Everything that matters in our culture must eventually manifest itself at table.
Here are some of things that have been happening in the period 1994-2004.
Farmers markets: from 1,755 to 3,137
Organic farms: from 4,050 to 11,998
Cooking schools: from 338 to 930
Wine imported: from $1.0b to $3.2b
Dry pasta: from $1.66b to $1.98
Olive oil (tons): from 115,000 to 190,000
Viewers Food Netwk: from 7 m. to 79 m.
In the words of Darrell Corti:
Ten years ago, to eat sushi you had to go to specialized restaurants and even in big cities youd find only a few. Today sushi is an industrial commodity. (87)
We have also seen the emergence of the celebrity chef with a mainstream profile.
More tomorrow on the cultural significance of this change.
References
Andrews, Colman. 2004. Ten Years of Cooking and Eating in America, 1994-2004. Saveur Magazine, 10th Anniversary Special.

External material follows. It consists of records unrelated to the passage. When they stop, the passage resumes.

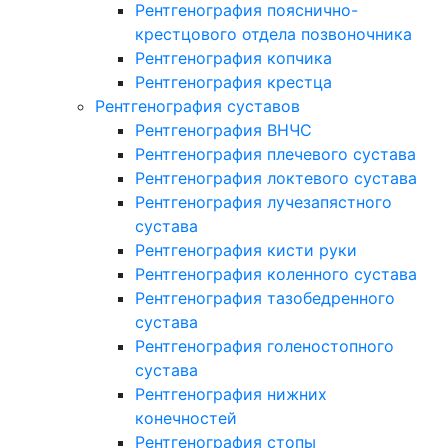
Рентгенография пояснично-
крестцового отдела позвоночника
Рентгенография копчика
Рентгенография крестца
Рентгенография суставов
Рентгенография ВНЧС
Рентгенография плечевого сустава
Рентгенография локтевого сустава
Рентгенография лучезапястного
сустава
Рентгенография кисти руки
Рентгенография коленного сустава
Рентгенография тазобедренного
сустава
Рентгенография голеностопного
сустава
Рентгенография нижних
конечностей
Рентгенография стопы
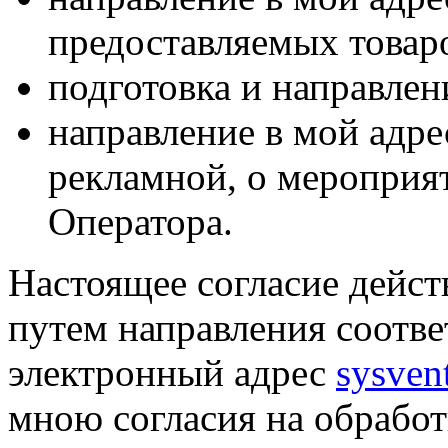
предоставляемых товаро
подготовка и направлен
направление в мой адре
рекламной, о мероприят
Оператора.
Настоящее согласие дейст
путем направления соотв
электронный адрес
sysven
мною согласия на обрабо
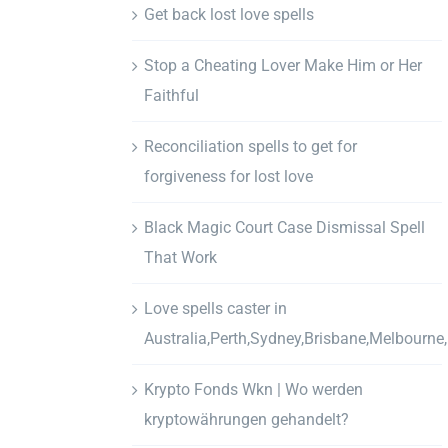
Get back lost love spells
Stop a Cheating Lover Make Him or Her
Faithful
Reconciliation spells to get for
forgiveness for lost love
Black Magic Court Case Dismissal Spell
That Work
Love spells caster in
Australia,Perth,Sydney,Brisbane,Melbourne
Krypto Fonds Wkn | Wo werden
kryptowährungen gehandelt?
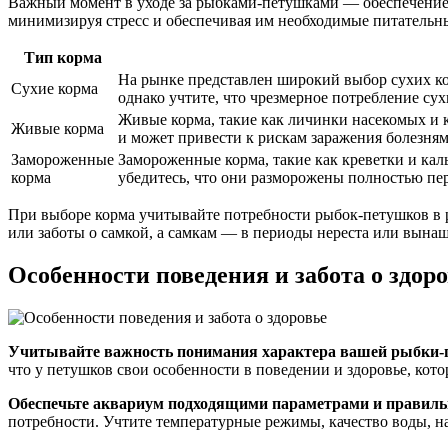
Важный момент в уходе за рыбками-петушками — обеспечение 
минимизируя стресс и обеспечивая им необходимые питательные
Тип корма
На рынке представлен широкий выбор сухих кор
Сухие корма
однако учтите, что чрезмерное потребление су
Живые корма, такие как личинки насекомых и к
Живые корма
и может привести к рискам заражения болезням
Замороженные
Замороженные корма, такие как креветки и ка
корма
убедитесь, что они разморожены полностью пе
При выборе корма учитывайте потребности рыбок-петушков в р
или заботы о самкой, а самкам — в периоды нереста или вына
Особенности поведения и забота о здор
Учитывайте важность понимания характера вашей рыбки-пе
что у петушков свои особенности в поведении и здоровье, кот
Обеспечьте аквариум подходящими параметрами и правил
потребности. Учтите температурные режимы, качество воды, на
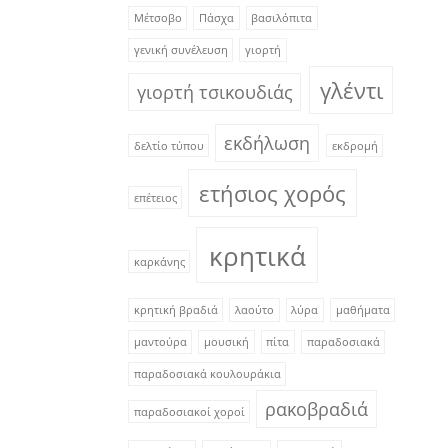
Μέτσοβο
Πάσχα
βασιλόπιτα
γενική συνέλευση
γιορτή
γλέντι
γιορτή τσικουδιάς
εκδήλωση
δελτίο τύπου
εκδρομή
ετήσιος χορός
επέτειος
κρητικά
καρκάνης
κρητική βραδιά
λαούτο
λύρα
μαθήματα
μαντούρα
μουσική
πίτα
παραδοσιακά
παραδοσιακά κουλουράκια
ρακοβραδιά
παραδοσιακοί χοροί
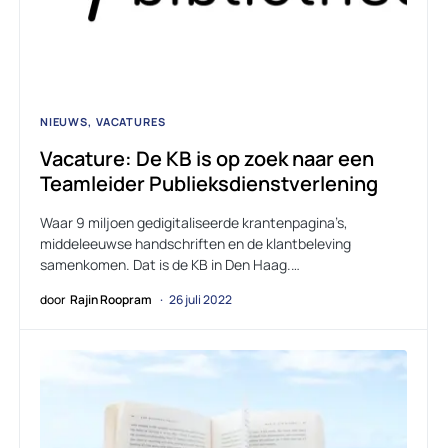
NIEUWS
VACATURES
Vacature: De KB is op zoek naar een
Teamleider Publieksdienstverlening
Waar 9 miljoen gedigitaliseerde krantenpagina’s,
middeleeuwse handschriften en de klantbeleving
samenkomen. Dat is de KB in Den Haag.…
door
Rajin Roopram
26 juli 2022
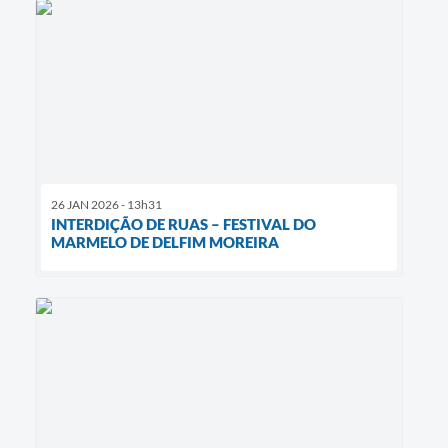
26 JAN 2026 - 13h31
INTERDIÇÃO DE RUAS – FESTIVAL DO
MARMELO DE DELFIM MOREIRA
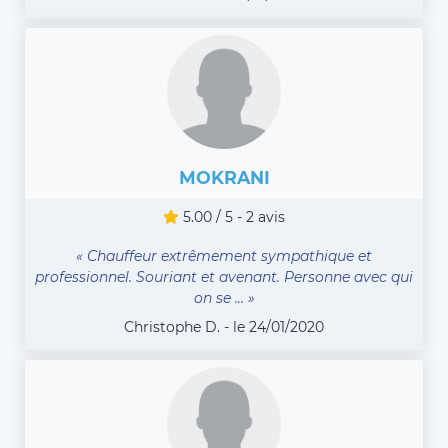
MOKRANI
5.00 / 5 - 2 avis
« Chauffeur extrêmement sympathique et
professionnel. Souriant et avenant. Personne avec qui
on se ... »
Christophe D. - le 24/01/2020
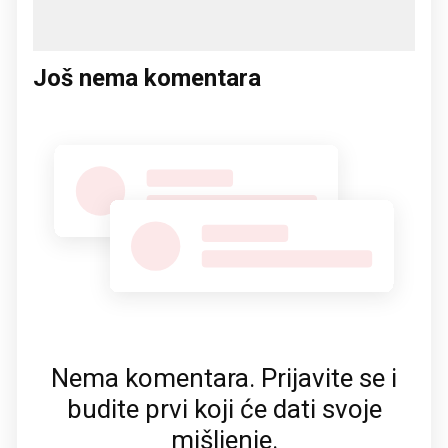
Još nema komentara
Nema komentara. Prijavite se i
budite prvi koji će dati svoje
mišljenje.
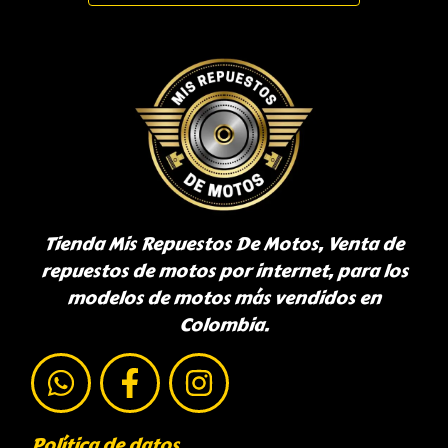
Tienda Mis Repuestos De Motos, Venta de
repuestos de motos por internet, para los
modelos de motos más vendidos en
Colombia.
Política de datos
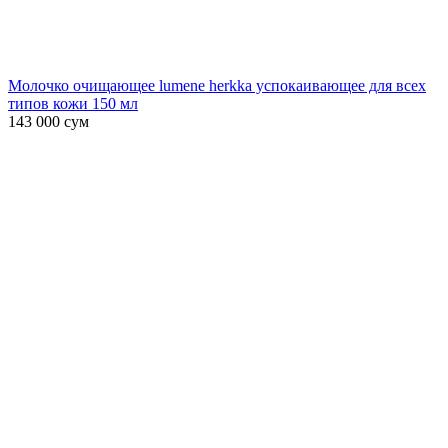
Молочко очищающее lumene herkka успокаивающее для всех
типов кожи 150 мл
143 000
сум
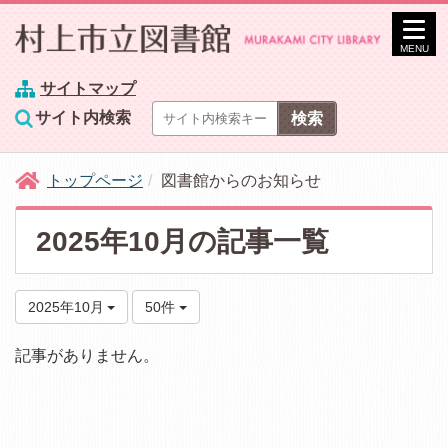
MENU
サイトマップ
サイト内検索
トップページ
図書館からのお知らせ
2025年10月の記事一覧
2025年10月
50件
記事がありません。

October 2004, pp. 87, 94.
A similar growth rate appears in the wine business, as more small wineries are able to find a profitable niche to thrive in (although it’s a luxury good, so the market isn’t as stable as it is for staple goods). The Niagara Peninsula seems to be adding a new winery every month lately, and Prince Edward County has gone from two to eight wineries just in the last year or so.
You won’t earn a fortune running a winery or a vineyard, but there’s enough demand for non-mass market wine that it’s not just a modern day “folly” for the wealthy.

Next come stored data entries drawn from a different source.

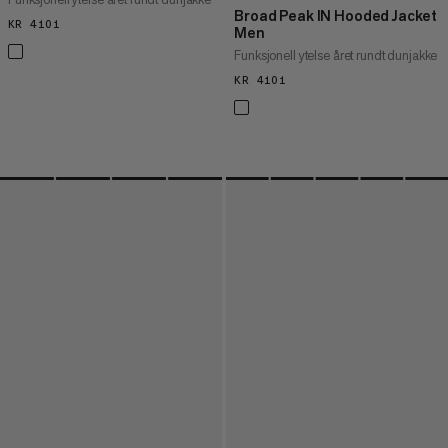
Broad Peak IN Hooded Jacket
KR 4101
KR 4101
Men
Funksjonell ytelse året rundt dunjakke
KR 4101
KR 4101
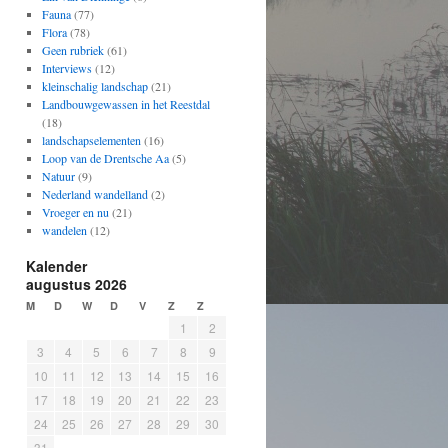
Fauna
(77)
Flora
(78)
Geen rubriek
(61)
Interviews
(12)
kleinschalig landschap
(21)
Landbouwgewassen in het Reestdal
(18)
landschapselementen
(16)
Loop van de Drentsche Aa
(5)
Natuur
(9)
Nederland wandelland
(2)
Vroeger en nu
(21)
wandelen
(12)
Kalender
augustus 2026
M
D
W
D
V
Z
Z
1
2
3
4
5
6
7
8
9
10
11
12
13
14
15
16
17
18
19
20
21
22
23
24
25
26
27
28
29
30
31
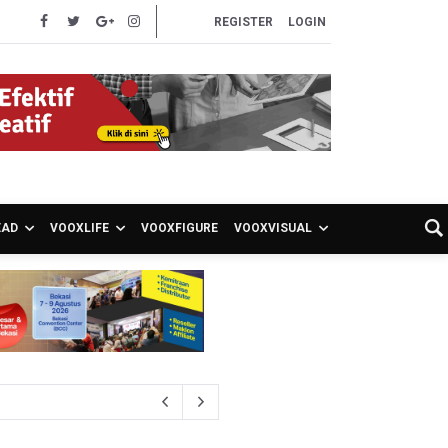
REGISTER
LOGIN
EAD
VOOXLIFE
VOOXFIGURE
VOOXVISUAL
 Kepemilikan Senjata Api dan Narkoba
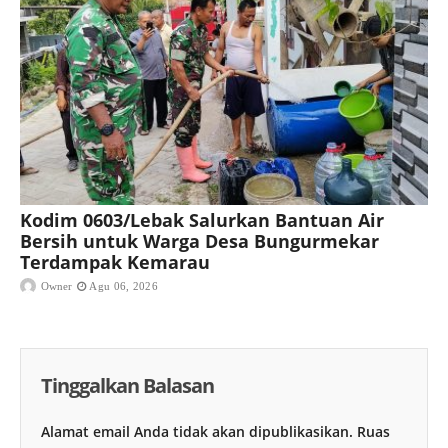
Kodim 0603/Lebak Salurkan Bantuan Air
Bersih untuk Warga Desa Bungurmekar
Terdampak Kemarau
Owner
Agu 06, 2026
Tinggalkan Balasan
Alamat email Anda tidak akan dipublikasikan.
Ruas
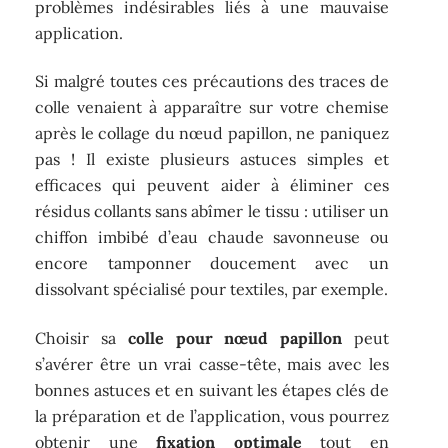
problèmes indésirables liés à une mauvaise
application.
Si malgré toutes ces précautions des traces de
colle venaient à apparaître sur votre chemise
après le collage du nœud papillon, ne paniquez
pas ! Il existe plusieurs astuces simples et
efficaces qui peuvent aider à éliminer ces
résidus collants sans abîmer le tissu : utiliser un
chiffon imbibé d’eau chaude savonneuse ou
encore tamponner doucement avec un
dissolvant spécialisé pour textiles, par exemple.
Choisir sa
colle pour nœud papillon
peut
s’avérer être un vrai casse-tête, mais avec les
bonnes astuces et en suivant les étapes clés de
la préparation et de l’application, vous pourrez
obtenir une
fixation optimale
tout en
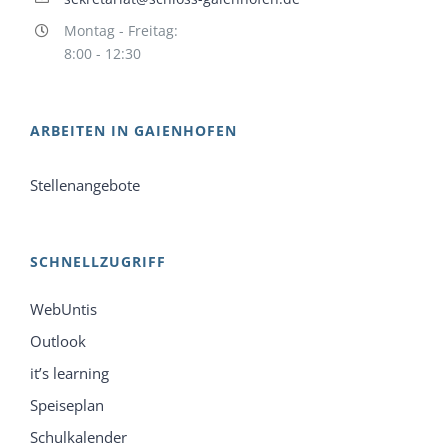
Montag - Freitag:
8:00 - 12:30
ARBEITEN IN GAIENHOFEN
Stellenangebote
SCHNELLZUGRIFF
WebUntis
Outlook
it’s learning
Speiseplan
Schulkalender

It is lovely to be living here just as we reach the third stage of galactic civilization. 🙂
I don’t have statistics at hand, but I believe the production and sale of craft-brewed beer, as well as the hobby of homebrewing, have also exploded over the same time period. According the the guy that runs my local hombrewing shop, they’re getting an average of one new customer every day, which is pretty astounding for any sort of “hobby shop”.
Micro-breweries are actually the canonical case for niche partitioning theory. See especially the work of Glenn Carroll’s “Specialist Strategy” in the California Management Review. The basic argument is that after prohibition, economies of scale led to oligopoly which by the late 70s in turn led to an opening for boutique brews for those people who like things other than weak lagers. The theory is generalized to hold that when an industry is dominated by a few oligopolists (“generalists”) this provides an opening for small boutique producers (“specialists”). Of course sometimes the oligopolists try to capture these boutique products as well, but that’s a whole other story.